Business

Coronavirus: Zoom's stocks spike after remote work announcements

Slack shares, however, plummet 20% after its growth forecast fails to encourage investors

Zoom logo on smartphone screen
Photo: Shutterstock
  • Zoom’s share rise 43.75% since January 21
  • It means an appreciation of $ 76.73 per paper to $ 110.30 per paper, considering the closing price this Thursday (12)

Although the new coronavirus have had catastrophic effects worldwide as Big Techs have strong losses amid widespread falls in the stock markets, Zoom Video platform expects to increase its numbers of users due to the remote work demand. It’s been said by Valor Investe.

READ ALSO: 2019: An investment Odyssey for startups in Latin America

The work from home enabler experienced a strong recovery: its share rise 43.75% since January 21, when the first cases of the new coronavirus in China were announced. This means an appreciation of $ 76.73 per paper to $ 110.30 per paper, considering the closing price this Thursday (12). And the appreciation is even greater when the trading value of the share in the recent IPO is considered, of $ 65 per share.

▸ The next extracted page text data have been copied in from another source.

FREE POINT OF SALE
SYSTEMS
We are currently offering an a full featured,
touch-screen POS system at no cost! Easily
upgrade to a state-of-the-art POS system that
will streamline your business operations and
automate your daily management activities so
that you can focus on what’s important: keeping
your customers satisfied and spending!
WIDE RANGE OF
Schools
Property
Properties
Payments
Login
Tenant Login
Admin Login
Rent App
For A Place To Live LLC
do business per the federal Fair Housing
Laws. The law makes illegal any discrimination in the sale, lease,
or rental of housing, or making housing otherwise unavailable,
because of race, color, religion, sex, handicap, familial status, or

To specialists, the explanation to this scenario of rise is related to the expectation on increasing the number of users. The result of the fourth quarter of 2019 also weighed in, with a 78% growth in revenue, on an annual basis, as Valor Investe reported.

Talking about work tools, on the other hand, Slack – a workplace communication app – shared plummet 20% after its growth forecast failed to excite investors, as TechCrunch said so.

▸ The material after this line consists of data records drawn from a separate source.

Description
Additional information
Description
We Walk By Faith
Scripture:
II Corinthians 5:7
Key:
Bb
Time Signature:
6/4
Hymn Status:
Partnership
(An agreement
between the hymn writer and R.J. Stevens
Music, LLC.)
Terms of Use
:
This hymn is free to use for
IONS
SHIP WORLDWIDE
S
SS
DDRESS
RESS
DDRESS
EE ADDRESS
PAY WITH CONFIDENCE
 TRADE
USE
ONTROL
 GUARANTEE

According to the media outlet, in the fourth quarter, Slack‘s revenue rose to $181.9 million, a gain of 49% compared to the year-ago quarter. Investors had expected Slack to report $174.14 million in top line. The company, therefore, beat on growth. Slack also reported gross margins of 86.6% in the period, a large operating loss of $91.2 million, and negative net income of $89.1 million.